§ **Problem to work on**: From the listing below, extract every line in which the word "Zurich" appears.

§ **Records to process**:
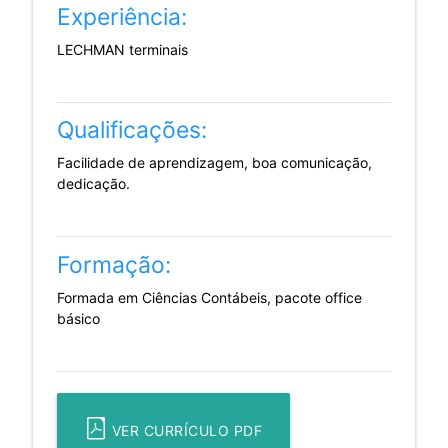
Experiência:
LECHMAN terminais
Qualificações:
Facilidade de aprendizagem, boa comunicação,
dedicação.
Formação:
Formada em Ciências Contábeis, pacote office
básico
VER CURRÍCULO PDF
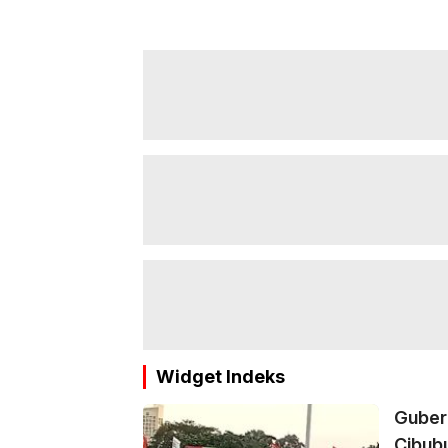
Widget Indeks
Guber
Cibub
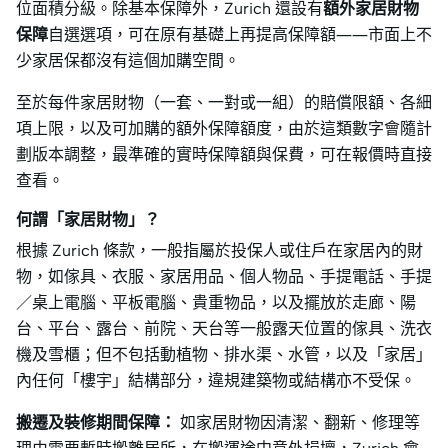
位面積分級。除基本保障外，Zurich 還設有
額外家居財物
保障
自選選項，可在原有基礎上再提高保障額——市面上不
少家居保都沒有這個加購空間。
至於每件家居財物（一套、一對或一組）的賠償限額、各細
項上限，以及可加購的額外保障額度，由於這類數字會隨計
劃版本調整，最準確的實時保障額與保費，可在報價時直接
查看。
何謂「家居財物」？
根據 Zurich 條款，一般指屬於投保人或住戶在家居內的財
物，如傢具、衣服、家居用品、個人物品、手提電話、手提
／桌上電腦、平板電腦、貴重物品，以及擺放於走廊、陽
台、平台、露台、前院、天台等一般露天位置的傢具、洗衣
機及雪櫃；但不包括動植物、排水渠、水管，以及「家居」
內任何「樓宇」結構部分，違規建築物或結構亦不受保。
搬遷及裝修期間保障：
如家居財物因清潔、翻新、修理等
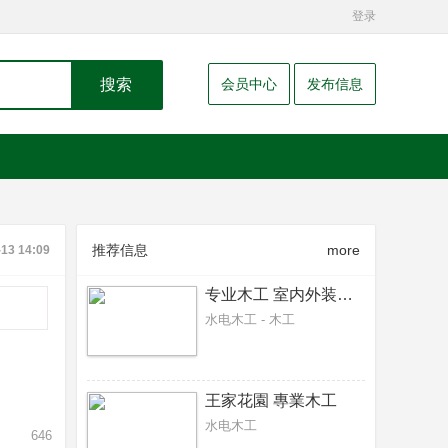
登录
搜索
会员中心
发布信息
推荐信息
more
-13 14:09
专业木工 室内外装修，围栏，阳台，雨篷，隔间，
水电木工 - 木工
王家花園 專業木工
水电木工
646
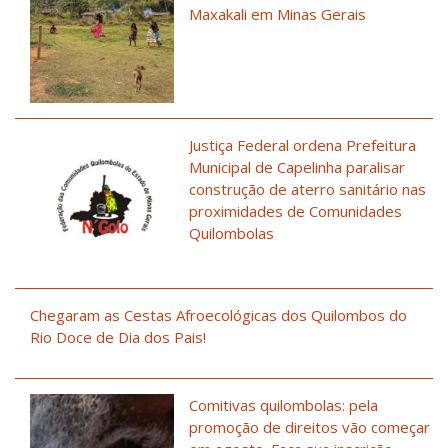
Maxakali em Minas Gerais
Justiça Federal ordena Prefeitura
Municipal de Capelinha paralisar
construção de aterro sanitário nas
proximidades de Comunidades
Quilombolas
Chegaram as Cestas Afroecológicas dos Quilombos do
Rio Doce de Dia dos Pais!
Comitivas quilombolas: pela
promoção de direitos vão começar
---
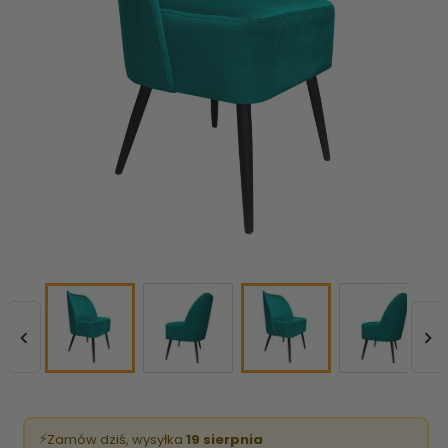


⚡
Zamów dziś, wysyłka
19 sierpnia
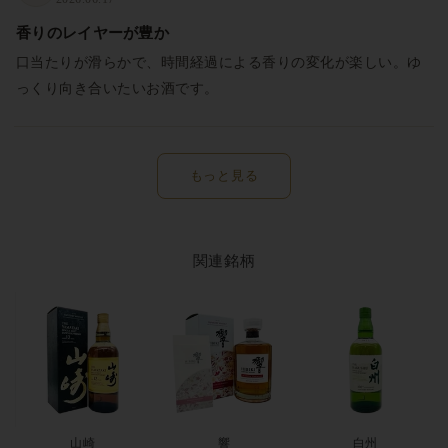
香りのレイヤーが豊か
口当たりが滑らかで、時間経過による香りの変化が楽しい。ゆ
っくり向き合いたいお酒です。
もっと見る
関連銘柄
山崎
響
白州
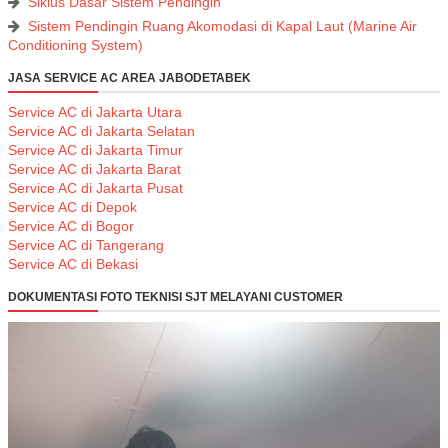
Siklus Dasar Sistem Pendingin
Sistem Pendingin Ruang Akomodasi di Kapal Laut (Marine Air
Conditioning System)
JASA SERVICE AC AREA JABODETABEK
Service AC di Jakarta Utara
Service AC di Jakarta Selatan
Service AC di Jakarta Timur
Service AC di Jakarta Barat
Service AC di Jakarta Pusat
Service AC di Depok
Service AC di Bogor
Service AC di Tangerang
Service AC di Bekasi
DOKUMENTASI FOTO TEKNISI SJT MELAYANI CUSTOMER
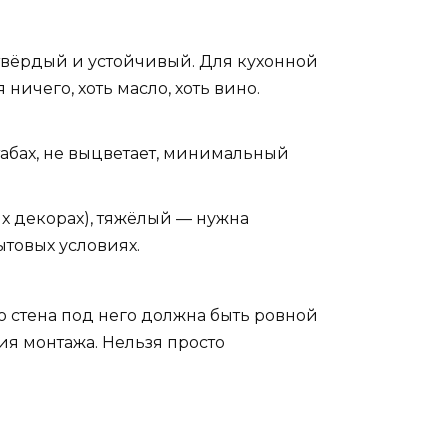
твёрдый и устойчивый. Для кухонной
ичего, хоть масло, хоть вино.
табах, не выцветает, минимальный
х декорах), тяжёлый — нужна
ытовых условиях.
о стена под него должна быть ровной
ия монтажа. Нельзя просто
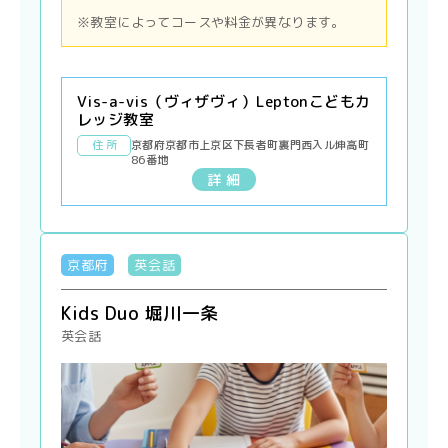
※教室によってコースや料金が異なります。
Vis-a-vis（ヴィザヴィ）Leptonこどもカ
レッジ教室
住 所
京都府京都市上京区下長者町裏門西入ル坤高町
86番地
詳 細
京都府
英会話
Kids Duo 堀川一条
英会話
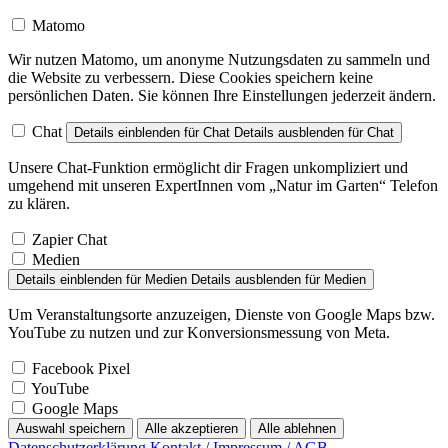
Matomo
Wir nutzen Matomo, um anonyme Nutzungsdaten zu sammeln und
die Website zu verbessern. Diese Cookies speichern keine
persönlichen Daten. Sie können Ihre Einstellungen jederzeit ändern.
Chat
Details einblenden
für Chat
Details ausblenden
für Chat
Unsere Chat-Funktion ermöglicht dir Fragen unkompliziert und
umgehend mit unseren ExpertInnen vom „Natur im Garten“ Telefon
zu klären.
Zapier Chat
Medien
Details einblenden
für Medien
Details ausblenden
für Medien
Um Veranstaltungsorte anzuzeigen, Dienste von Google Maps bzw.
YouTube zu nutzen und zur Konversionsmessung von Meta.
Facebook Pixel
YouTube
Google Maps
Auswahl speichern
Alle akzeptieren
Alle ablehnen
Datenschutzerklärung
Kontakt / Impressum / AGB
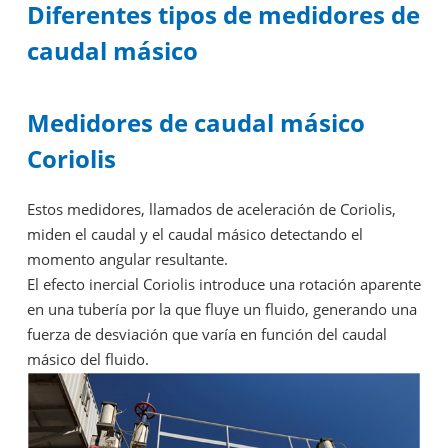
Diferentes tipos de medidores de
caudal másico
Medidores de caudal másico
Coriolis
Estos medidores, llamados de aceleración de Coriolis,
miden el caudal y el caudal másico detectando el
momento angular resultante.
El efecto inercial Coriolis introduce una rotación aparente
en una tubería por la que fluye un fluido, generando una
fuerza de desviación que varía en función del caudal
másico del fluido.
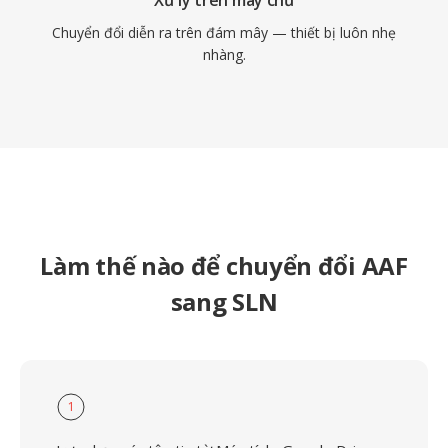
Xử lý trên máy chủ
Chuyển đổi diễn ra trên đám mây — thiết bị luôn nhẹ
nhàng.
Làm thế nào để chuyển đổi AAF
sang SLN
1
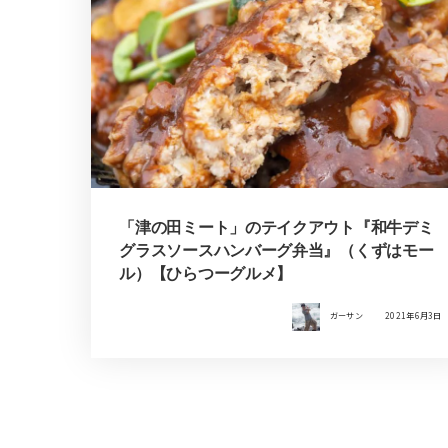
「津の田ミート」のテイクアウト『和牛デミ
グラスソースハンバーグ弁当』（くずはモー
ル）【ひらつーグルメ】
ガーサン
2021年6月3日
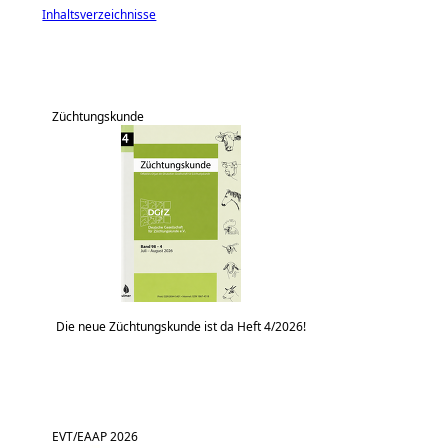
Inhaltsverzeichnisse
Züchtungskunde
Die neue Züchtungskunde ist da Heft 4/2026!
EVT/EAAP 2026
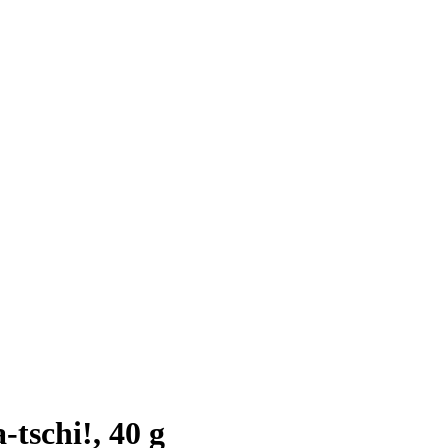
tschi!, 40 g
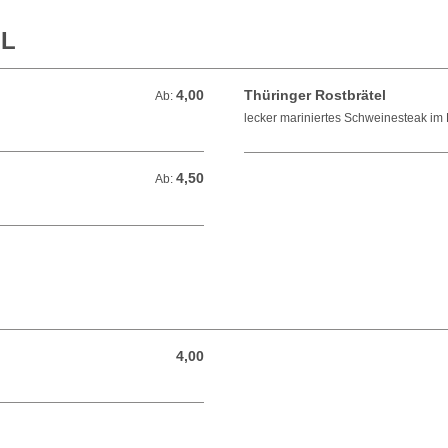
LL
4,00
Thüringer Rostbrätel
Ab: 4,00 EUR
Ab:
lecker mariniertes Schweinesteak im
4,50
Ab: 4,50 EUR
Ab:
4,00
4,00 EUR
==
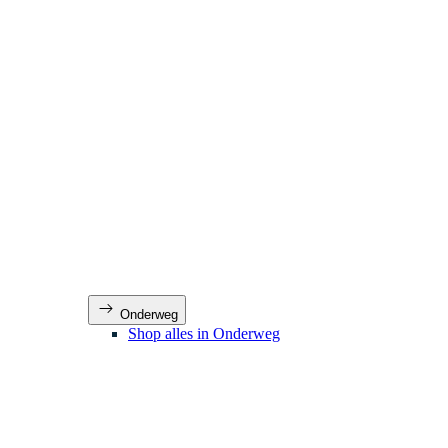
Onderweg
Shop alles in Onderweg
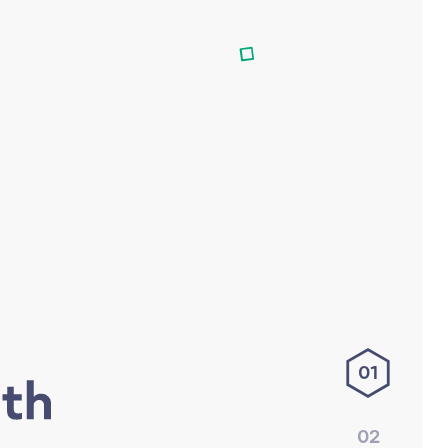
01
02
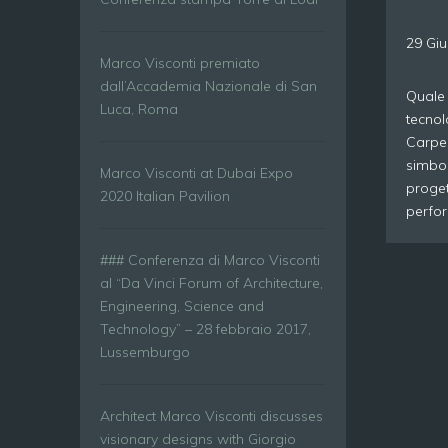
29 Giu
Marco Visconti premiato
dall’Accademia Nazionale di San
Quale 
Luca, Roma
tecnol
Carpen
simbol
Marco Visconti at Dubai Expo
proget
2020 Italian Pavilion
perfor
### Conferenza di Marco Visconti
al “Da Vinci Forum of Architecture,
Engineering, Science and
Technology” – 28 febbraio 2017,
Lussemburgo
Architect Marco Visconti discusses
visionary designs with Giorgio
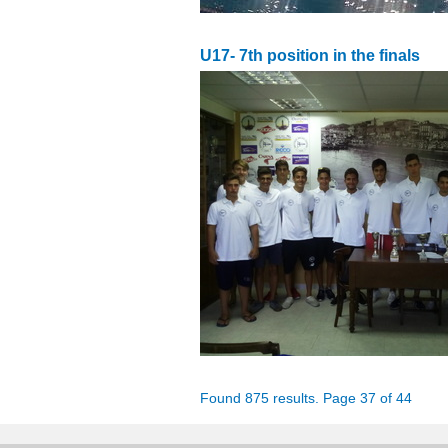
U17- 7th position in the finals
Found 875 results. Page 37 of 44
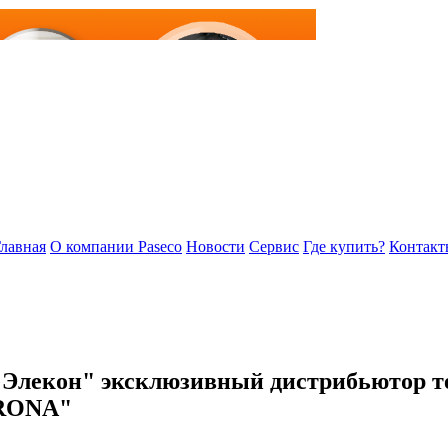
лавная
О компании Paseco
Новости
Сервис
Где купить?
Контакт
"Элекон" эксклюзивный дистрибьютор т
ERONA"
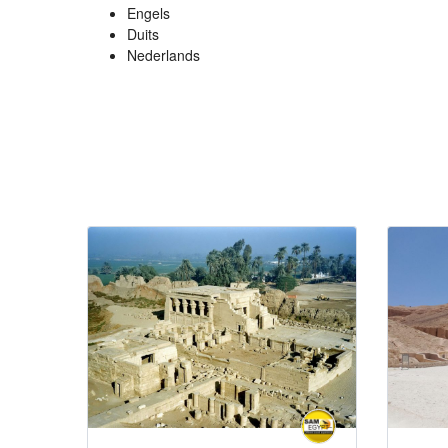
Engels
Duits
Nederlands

§ **Result below**:
位面積分級。除基本保障外，Zurich 還設有
根據 Zurich 條款，一般指屬於投保人或住戶在家居內的財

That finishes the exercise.